Another Bloody Email

Today has been a curious day.  I was tired.  I didn't sleep well last night and dragged myself into work feeling to be honest, utterly exhausted.  I awoke with a spasm in my neck which meant I could hardly turn my head.... A good start to the week.  I began the day on the phone to a chiropractor who saw me at 10.15am and as I write this, at 10pm I am in a much better place and able to move again.  He clearly worked miracles.  


Today saw me working like a demon.  I have done a ton of work and been in a happy place.  I finished work and decided to meet up with some old girlfriends.  Ones who my ex would be utterly appalled about.  I was actually nervous to go.  One of them I know he hates with a passion and he has his reasons but either way, I was genuinely nervous about it.  But I went, I met the girls and I had fun.  His name was not even mentioned and for that I am grateful.  He is no longer a subject of conversation.  No air has been wasted on saying his name and it gave me an evening of freedom from it all.
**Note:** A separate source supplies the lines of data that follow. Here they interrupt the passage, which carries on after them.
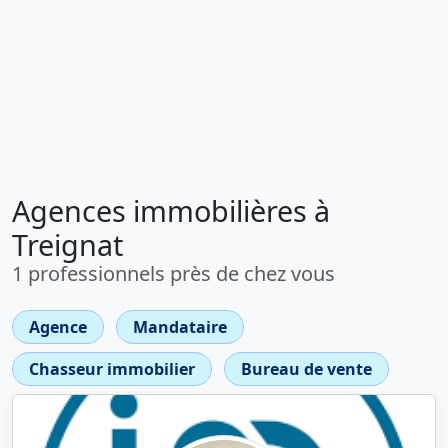
Agences immobilières à
Treignat
1 professionnels près de chez vous
Agence
Mandataire
Chasseur immobilier
Bureau de vente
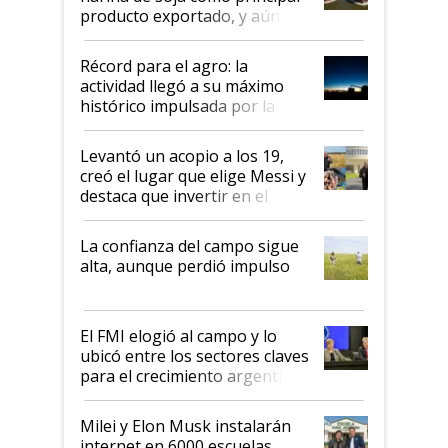
producto exportado, y aún así
el agro aportó casi seis de cada
diez dólares y sostuvo el
Récord para el agro: la
liderazgo en un semestre
actividad llegó a su máximo
récord
histórico impulsada por la
cosecha y las exportaciones
Levantó un acopio a los 19,
creó el lugar que elige Messi y
destaca que invertir en el
kirchnerismo era como "darle
plata a un hijo para droga":
La confianza del campo sigue
Juan Félix Rossetti, el libertario
alta, aunque perdió impulso
que de una dura crisis salió
más fuerte y apuesta al cambio
de Milei
El FMI elogió al campo y lo
ubicó entre los sectores claves
para el crecimiento argentino
Milei y Elon Musk instalarán
internet en 6000 escuelas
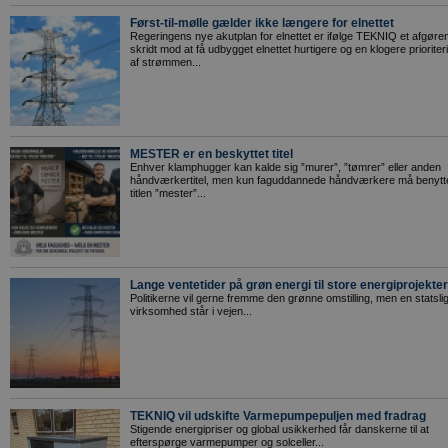
Først-til-mølle gælder ikke længere for elnettet
Regeringens nye akutplan for elnettet er ifølge TEKNIQ et afgøre
skridt mod at få udbygget elnettet hurtigere og en klogere prioriter
af strømmen...
MESTER er en beskyttet titel
Enhver klamphugger kan kalde sig ”murer”, ”tømrer” eller anden
håndværkertitel, men kun faguddannede håndværkere må benytt
titlen ”mester”...
Lange ventetider på grøn energi til store energiprojekter
Politikerne vil gerne fremme den grønne omstilling, men en statsli
virksomhed står i vejen...
TEKNIQ vil udskifte Varmepumpepuljen med fradrag
Stigende energipriser og global usikkerhed får danskerne til at
efterspørge varmepumper og solceller...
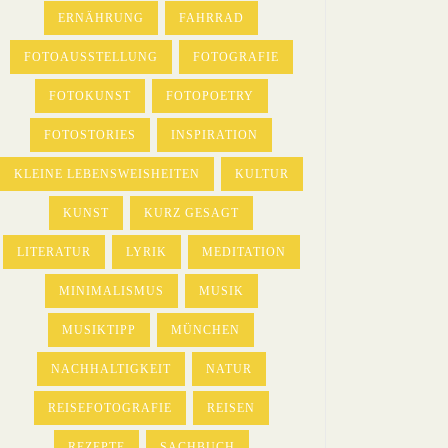
ERNÄHRUNG
FAHRRAD
FOTOAUSSTELLUNG
FOTOGRAFIE
FOTOKUNST
FOTOPOETRY
FOTOSTORIES
INSPIRATION
KLEINE LEBENSWEISHEITEN
KULTUR
KUNST
KURZ GESAGT
LITERATUR
LYRIK
MEDITATION
MINIMALISMUS
MUSIK
MUSIKTIPP
MÜNCHEN
NACHHALTIGKEIT
NATUR
REISEFOTOGRAFIE
REISEN
REZEPTE
SACHBUCH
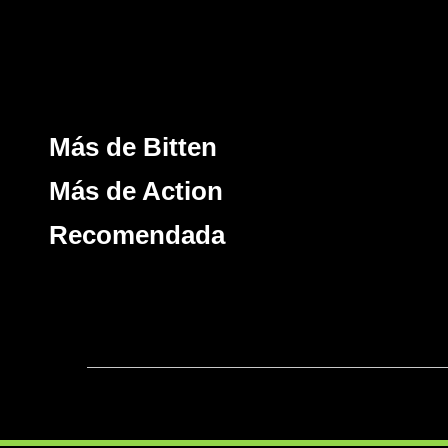
Más de Bitten
Más de Action
Recomendada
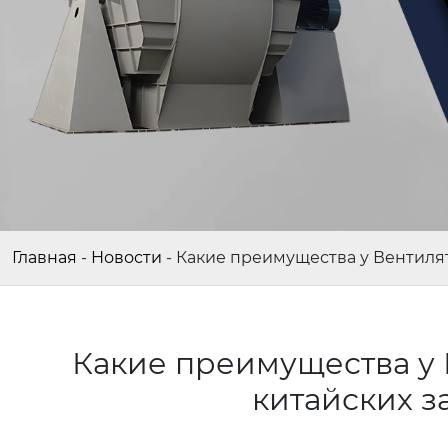
Главная
-
Новости
-
Какие преимущества у Вентилят
Какие преимущества у 
китайских з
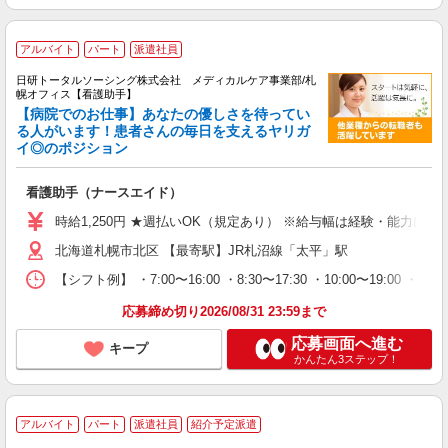
アルバイト
パート
派遣社員
日研トータルソーシング株式会社 メディカルケア事業部/札
幌オフィス【看護助手】
【病院でのお仕事】あなたの優しさを待ってい
る人がいます！患者さんの毎日を支えるヤリガ
イ◎のポジション
看護助手（ナースエイド）
時給1,250円 ★週払いOK（規定あり） ※給与幅は経験・能力によ
北海道札幌市北区 【最寄駅】JR札沼線「太平」駅
【シフト例】 ・7:00〜16:00 ・8:30〜17:30 ・10:00
応募締め切り2026/08/31 23:59まで
応募画面へ進む
キープ
かんたん3ステップ！
アルバイト
パート
派遣社員
紹介予定派遣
Sadly, as I drove home, he spotted me in the car with a couple of my mates in the car.  I have now checked my email and have come home to an accusational email about what I have or have not been doing this evening.  Ultimately, it is none of his business and still he feels the need to dig at me, hurt me and accuse me of living my life in a way which he deems to be appropriate.  I chose my evening carefully.  I treaded carefully and I took the parts of my evening the way I wanted.  And still, I was unlucky enough to be watched, seen, stalked, I don't care which word you want to use, either way, he is too close to my life. 


I don't think I have said so far, he has moved 1 mile from my home.  He has a company set up (in my name for the moment) named after the name of my street.  I have a poetry blog which he decided was a good idea and he set up one which looks virtually identical.  He has copy-catted my life.  There are parts about how I run my life that he does in exactly the same way.  It is spooky, overwhelming and to be honest, rude.  I hate it.  He has never lived in this part of London before and I think he just does it to be near me.  I want him living far far away from here and I want his bitch of an ex wife as far away as possible.  


The pair of them are literally the nastiest pieces of work ever.  To think they are anywhere near my life, a life that took years of hard graft to build, makes me feel sick.  I am looking forward to the day when I wake up and don't care any more.  


I know time is a healer and I will get there.